Humanoid or Vocaloid?

Many acoustic instruments can be simulated convincingly with various synthesis techniques, such as sampling and physical modeling. But one instrument

Many acoustic instruments can be simulated convincingly with various synthesis techniques, such as sampling and physical modeling. But one instrument has resisted most simulation attempts: the singing voice. That is because singing exhibits an unusually wide range of timbres, articulations, and transitions between sounds. In addition, singing usually communicates lyrics as well as melody, which results in a double layer of meaning not found in other instruments. Finally, the human ear is so attuned to the voice that the subtlest tonal shifts, errors, or anomalies are immediately apparent.

At the 2003 Musikmesse in Germany and the Audio Engineering Society convention in the Netherlands this past March, Yamaha demonstrated a new vocal-synthesis technology called Vocaloid (, which achieves a new level of sophistication in this area. Using Visual C++ on a Windows computer, a team at the Yamaha Advanced System Development Center in Japan has written software that mimics the singing voice with surprising accuracy.

The team starts with recordings of professional male and female vocalists singing specially constructed phrases of nonsense words with all possible transitions between syllables. The transitions are slightly different depending on the combination of speech sounds called phonemes. Those differences are a big part of how we understand words and why a vocal track sounds natural or artificial. For example, the phoneme p sounds slightly different at the beginning of a word than it does at the end, and it affects the vowels next to it differently than, say, the phoneme t.

The recorded phrases are converted to the frequency domain using Fast Fourier Transform and divided into separate phonetic transitions. Those elements are then stored in a phonetic database for use with the synthesis engine.

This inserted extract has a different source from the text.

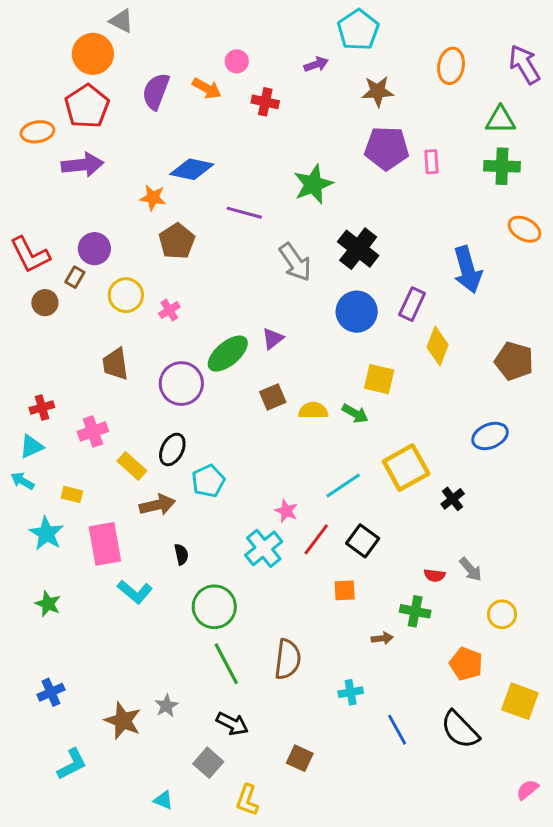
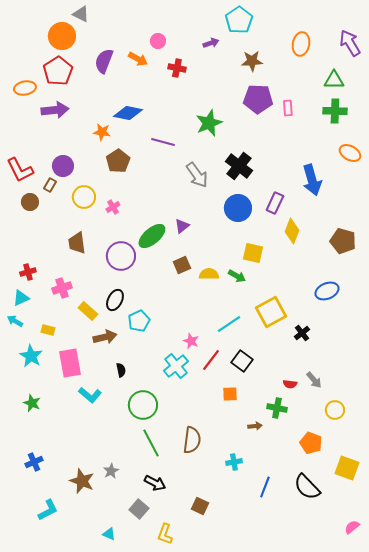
blue line: (397, 730) -> (265, 487), turned 50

Expressive elements such as vibrato, pitch bend, and attack are also extracted and stored in a separate database.

To create a vocal track, you enter music and lyrics into the score editor (see Fig. 1). The music can be entered manually or imported from a Standard MIDI File; the lyrics must be entered manually. Expressive elements can be imported from a MIDI File as Control Change messages or entered from a graphic palette.

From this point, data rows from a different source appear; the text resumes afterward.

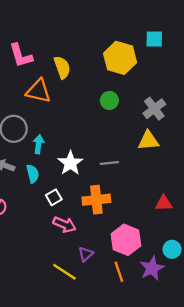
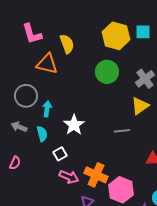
cyan square: (154, 39) -> (143, 32), moved
green circle: (109, 100) -> (107, 72), size x1.5
yellow triangle: (148, 141) -> (140, 106), turned -30
gray line: (109, 163) -> (122, 131), moved
orange cross: (96, 200) -> (96, 175), moved, turned 30

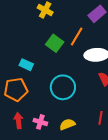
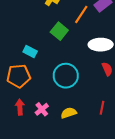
orange line: (77, 37) -> (81, 14), moved
pink cross: (40, 122) -> (42, 109), turned 32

The data from the score file is sent to the synthesis engine, which draws on the phonetic and expression databases to create the track. To sing the word part, for example, the software combines four elements from the phonetic database: p (as it sounds at the beginning of a word), p-ar (the transition from p to ar), ar-t (the transition from ar to t), and t (as it sounds at the end of a word). The two ar elements are blended together, and the resulting vowel a is lengthened to accommodate the melodic line.

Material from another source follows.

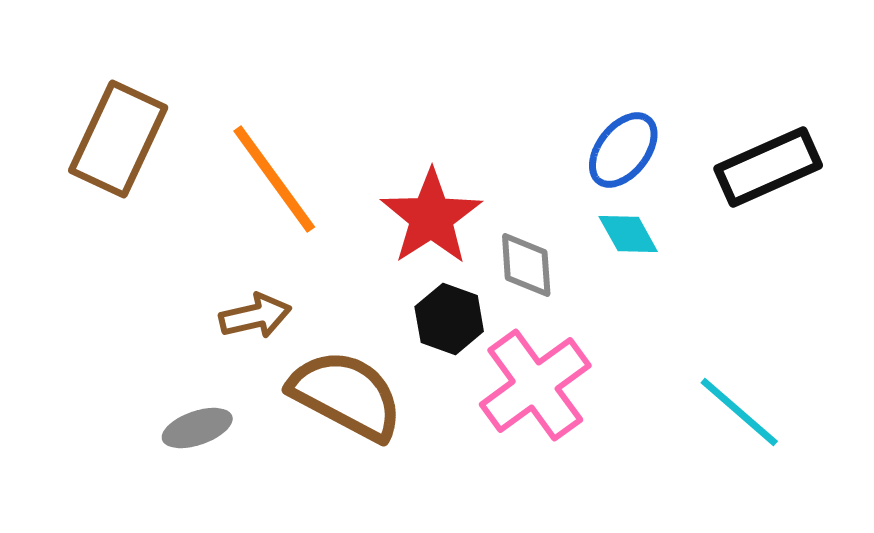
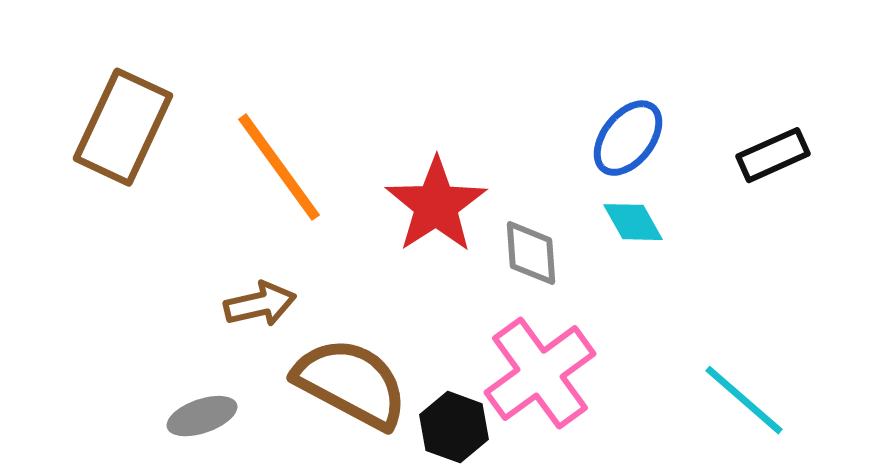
black rectangle: (768, 167) -> (773, 155), size x0.7
black hexagon: (449, 319) -> (454, 427), moved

Different pitches are derived by shifting the fundamental and overtones while leaving the vowel formants relatively untouched. The database elements were originally sung at different pitches, limiting the amount of shifting the engine must do. A Pentium 4/2 GHz computer takes less than one-third real time to render the track and convert it back into the time domain. For example, a 1-minute track can be rendered in less than 20 seconds.

Yamaha intends to commercialize Vocaloid by licensing it to producers of vocal libraries and software marketing firms. The obvious applications include background vocals and rough sketches of arrangements. However, the potential for this technology is virtually unlimited.